September 19, 2011 12:00 PM


Midland, N.C.

A senior at the University of North Carolina, Whaley founded Kicking4Hunger (, soccer camps that offer kids free instruction in exchange for food donation. Since 2006, thanks to Whaley’s efforts, 16,624 lbs. of canned goods have gone to local food banks.

TOUGH START: We lived in a trailer until I was 6. My dad [a radiology engineer] and mom were struggling to make ends meet.

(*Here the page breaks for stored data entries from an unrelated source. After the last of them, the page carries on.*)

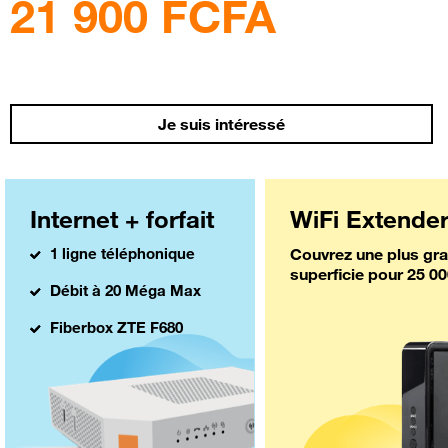
21 900 FCFA
Je suis intéressé
Internet + forfait
WiFi Extende
1 ligne téléphonique
Couvrez une plus gr
superficie pour 25 00
Débit à 20 Méga Max
Fiberbox ZTE F680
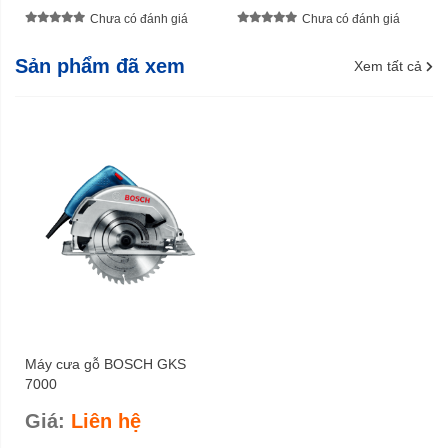
Chưa có đánh giá
Chưa có đánh giá
Sản phẩm đã xem
Xem tất cả
Máy cưa gỗ BOSCH GKS
7000
Giá:
Liên hệ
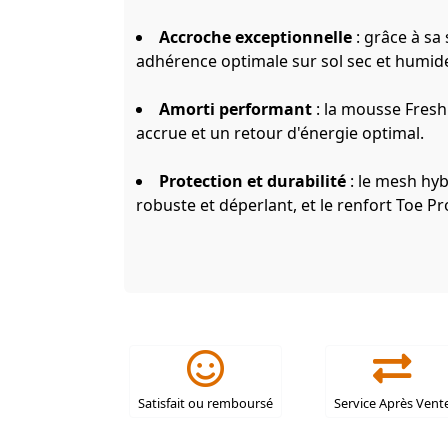
Accroche exceptionnelle
: grâce à sa
adhérence optimale sur sol sec et humid
Amorti performant
: la mousse Fresh
accrue et un retour d'énergie optimal.
Protection et durabilité
: le mesh hyb
robuste et déperlant, et le renfort Toe Pr
Satisfait ou remboursé
Service Après Vent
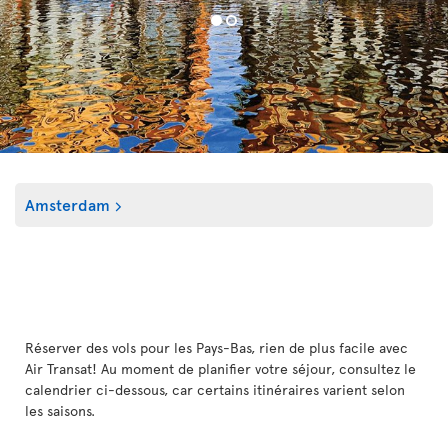
Amsterdam
Réserver des vols pour les Pays-Bas, rien de plus facile avec
Air Transat! Au moment de planifier votre séjour, consultez le
calendrier ci-dessous, car certains itinéraires varient selon
les saisons.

FINDING HIS FEET: The first soccer camp I went to was through my Christian school. With shin guards and cleats, it was going to cost close to $100, so I ended up borrowing my dad’s old socks. One day the ball ended up at my feet; I pushed past the other player and ran down the field with it. I was like, “Wow!”

A NEW WAY TO HELP: I was on my high school team. [I remembered] walking around and there were all these homeless people. And I thought, “What if we did a food drive, but in a creative way?” Some friends and I came up with this camp model. My brother and mom and dad stepped up-that was incredible.

CHANGING LIVES: Demands on food banks have soared in Cabarrus County, N.C., in recent years after mass layoffs at one employer and a plant closing, says Ed Hosack of Cooperative Christian Ministry. “Gabe’s feeding hungry families, and he’s created a great outlet for kids,” he says. “He’s wonderful.”